Reference: PP24.07 | Type: Free paper | DOI: 10.82333/cnxg-wq83

Authors: Xu Bo* 1 , Huang Jiabing 1

1Refractive department,Guiyang Aier Ophthalmology Hospital,Guiyang,China

Purpose

To analyze the clinical effect of TICL in the correction of myopia with different degrees of astigmatism by vector analysis.

Setting

Studies have shown that astigmatism greater than 0.5D will significantly affect the visual quality .
Astigmatic phakic intraocular lens implantation(TICL) is to correct myopia and astigmatism by implanting a refractive intraocular lens in the posterior chamber of the eye.
In this paper, the vector analysis method is used to analyze the clinical effect of TICL in correcting astigmatism of different degrees.

 

 

Methods

case-control study.
A total of 127 patients with myopia and astigmatism who underwent TICL surgery in our hospital from January to June 2022 were collected.
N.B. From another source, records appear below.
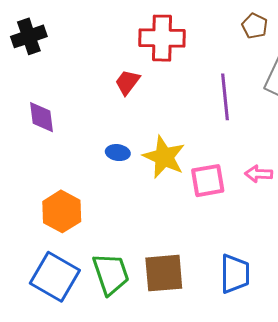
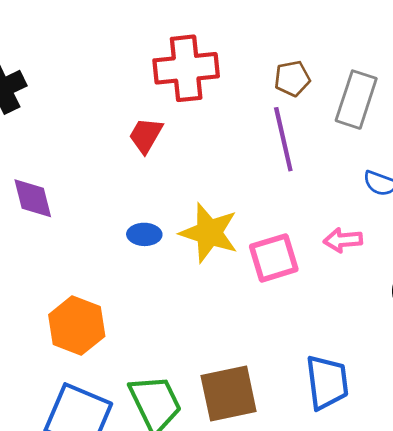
brown pentagon: (255, 26) -> (292, 79), moved, turned -30

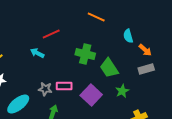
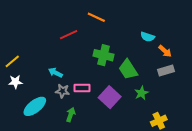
orange line: (96, 17) -> (96, 17), moved
cyan semicircle: (128, 36) -> (148, 37), turned -56
cyan arrow: (37, 53) -> (55, 73), moved

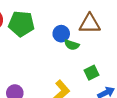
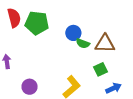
brown triangle: (90, 24) -> (105, 44), moved

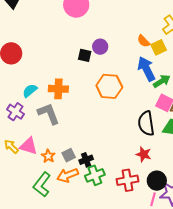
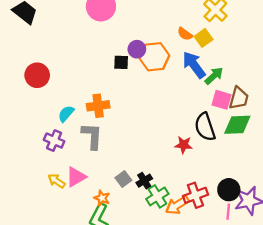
orange hexagon: (109, 86) -> (154, 57), moved
gray L-shape: (49, 114) -> (92, 136), turned 35
pink triangle: (29, 146) -> (76, 177), turned -36
red star: (144, 154) -> (184, 145), moved
orange star: (48, 156) -> (102, 198), moved
orange arrow: (68, 175) -> (177, 205), moved

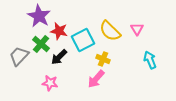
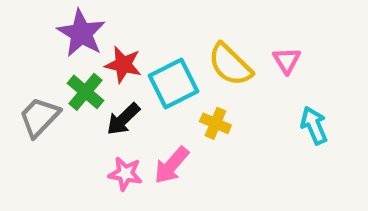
pink arrow: (96, 79) -> (171, 165), moved
pink star: (50, 83) -> (125, 174), moved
According to the preoperative astigmatism, they were divided into high astigmatism group ( 66 eyes, astigmatism ≥ 2.00D ) and low astigmatism group ( 61 eyes, astigmatism < 2.00D ). Visual acuity and refractive status were examined before surgery and 1 week, 1 month, 3 months, 6 months and 12 months after surgery. Alpins vector was used to analyze the astigmatism correction effect of the two groups at 1 year after operation.

Results

The astigmatism within ± 0.5 D at 1 year after surgery was 70 % in the high astigmatism group and 90 % in the low astigmatism group ( P < 0.05 ).
The average cylinder decreased from − 2.89 ± 0.96D to − 0.52 ± 0.38D( high astigmatism group) and from − 1.39 ± 0.30D to − 0.32 ± 0.22D(low astigmatism group) at 1 year after operation..
The astigmatism correction index ( CI ) of the two groups at 1 year after operation was 0.96 in the high astigmatism group and 1.00 in the low astigmatism group ( P > 0.05 ). The success index ( IS ) was 0.19 in the high astigmatism group and 0.25 in the low astigmatism group ( P = 0.038 ). The flattening index ( FI ) was 0.93 in the high astigmatism group and 0.94 in the low astigmatism group ( P > 0.05 ).

Conclusions

TICL has the same effectiveness, predictability, safety and stability for the correction of different degrees of astigmatism. The correction success index for high astigmatism is higher than that for low astigmatism.